- [EXERCISE GOAL] Repeat all of the data precisely.

- [DATA]
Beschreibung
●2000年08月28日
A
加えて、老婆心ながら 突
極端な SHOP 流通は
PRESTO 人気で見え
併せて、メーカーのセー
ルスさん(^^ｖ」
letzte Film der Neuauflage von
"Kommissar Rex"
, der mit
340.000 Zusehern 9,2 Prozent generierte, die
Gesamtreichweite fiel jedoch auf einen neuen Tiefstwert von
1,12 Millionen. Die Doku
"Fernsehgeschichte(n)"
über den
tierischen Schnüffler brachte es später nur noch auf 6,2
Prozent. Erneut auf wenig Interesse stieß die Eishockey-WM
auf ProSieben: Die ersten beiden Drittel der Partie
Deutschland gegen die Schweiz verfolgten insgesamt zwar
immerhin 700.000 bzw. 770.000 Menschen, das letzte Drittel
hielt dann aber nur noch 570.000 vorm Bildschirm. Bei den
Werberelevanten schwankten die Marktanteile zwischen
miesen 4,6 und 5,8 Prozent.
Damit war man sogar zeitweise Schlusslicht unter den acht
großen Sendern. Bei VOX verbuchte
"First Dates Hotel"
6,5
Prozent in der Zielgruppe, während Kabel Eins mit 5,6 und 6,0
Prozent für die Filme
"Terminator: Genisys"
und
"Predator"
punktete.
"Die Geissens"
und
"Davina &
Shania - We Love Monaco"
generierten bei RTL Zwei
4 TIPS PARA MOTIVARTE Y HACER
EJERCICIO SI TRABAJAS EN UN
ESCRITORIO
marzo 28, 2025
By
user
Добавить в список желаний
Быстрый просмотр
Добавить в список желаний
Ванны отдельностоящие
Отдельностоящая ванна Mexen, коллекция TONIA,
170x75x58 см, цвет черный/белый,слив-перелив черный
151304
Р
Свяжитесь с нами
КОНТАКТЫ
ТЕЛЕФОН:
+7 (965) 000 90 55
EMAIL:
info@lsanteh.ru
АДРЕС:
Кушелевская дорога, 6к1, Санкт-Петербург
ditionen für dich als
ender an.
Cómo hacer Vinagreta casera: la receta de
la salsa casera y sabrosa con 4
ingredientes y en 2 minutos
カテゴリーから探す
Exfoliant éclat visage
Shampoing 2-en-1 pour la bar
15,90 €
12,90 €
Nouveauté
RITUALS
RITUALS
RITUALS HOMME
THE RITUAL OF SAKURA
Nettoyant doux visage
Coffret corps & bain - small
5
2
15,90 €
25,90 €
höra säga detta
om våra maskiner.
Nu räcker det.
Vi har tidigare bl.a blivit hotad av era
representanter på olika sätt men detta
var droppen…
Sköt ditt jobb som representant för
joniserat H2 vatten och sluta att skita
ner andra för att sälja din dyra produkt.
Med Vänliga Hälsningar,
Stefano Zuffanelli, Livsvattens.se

- [EXERCISE OUTPUT]
Beschreibung
●2000年08月28日
A
加えて、老婆心ながら 突
極端な SHOP 流通は
PRESTO 人気で見え
併せて、メーカーのセー
ルスさん(^^ｖ」
letzte Film der Neuauflage von
"Kommissar Rex"
, der mit
340.000 Zusehern 9,2 Prozent generierte, die
Gesamtreichweite fiel jedoch auf einen neuen Tiefstwert von
1,12 Millionen. Die Doku
"Fernsehgeschichte(n)"
über den
tierischen Schnüffler brachte es später nur noch auf 6,2
Prozent. Erneut auf wenig Interesse stieß die Eishockey-WM
auf ProSieben: Die ersten beiden Drittel der Partie
Deutschland gegen die Schweiz verfolgten insgesamt zwar
immerhin 700.000 bzw. 770.000 Menschen, das letzte Drittel
hielt dann aber nur noch 570.000 vorm Bildschirm. Bei den
Werberelevanten schwankten die Marktanteile zwischen
miesen 4,6 und 5,8 Prozent.
Damit war man sogar zeitweise Schlusslicht unter den acht
großen Sendern. Bei VOX verbuchte
"First Dates Hotel"
6,5
Prozent in der Zielgruppe, während Kabel Eins mit 5,6 und 6,0
Prozent für die Filme
"Terminator: Genisys"
und
"Predator"
punktete.
"Die Geissens"
und
"Davina &
Shania - We Love Monaco"
generierten bei RTL Zwei
4 TIPS PARA MOTIVARTE Y HACER
EJERCICIO SI TRABAJAS EN UN
ESCRITORIO
marzo 28, 2025
By
user
Добавить в список желаний
Быстрый просмотр
Добавить в список желаний
Ванны отдельностоящие
Отдельностоящая ванна Mexen, коллекция TONIA,
170x75x58 см, цвет черный/белый,слив-перелив черный
151304
Р
Свяжитесь с нами
КОНТАКТЫ
ТЕЛЕФОН:
+7 (965) 000 90 55
EMAIL:
info@lsanteh.ru
АДРЕС:
Кушелевская дорога, 6к1, Санкт-Петербург
ditionen für dich als
ender an.
Cómo hacer Vinagreta casera: la receta de
la salsa casera y sabrosa con 4
ingredientes y en 2 minutos
カテゴリーから探す
Exfoliant éclat visage
Shampoing 2-en-1 pour la bar
15,90 €
12,90 €
Nouveauté
RITUALS
RITUALS
RITUALS HOMME
THE RITUAL OF SAKURA
Nettoyant doux visage
Coffret corps & bain - small
5
2
15,90 €
25,90 €
höra säga detta
om våra maskiner.
Nu räcker det.
Vi har tidigare bl.a blivit hotad av era
representanter på olika sätt men detta
var droppen…
Sköt ditt jobb som representant för
joniserat H2 vatten och sluta att skita
ner andra för att sälja din dyra produkt.
Med Vänliga Hälsningar,
Stefano Zuffanelli, Livsvattens.se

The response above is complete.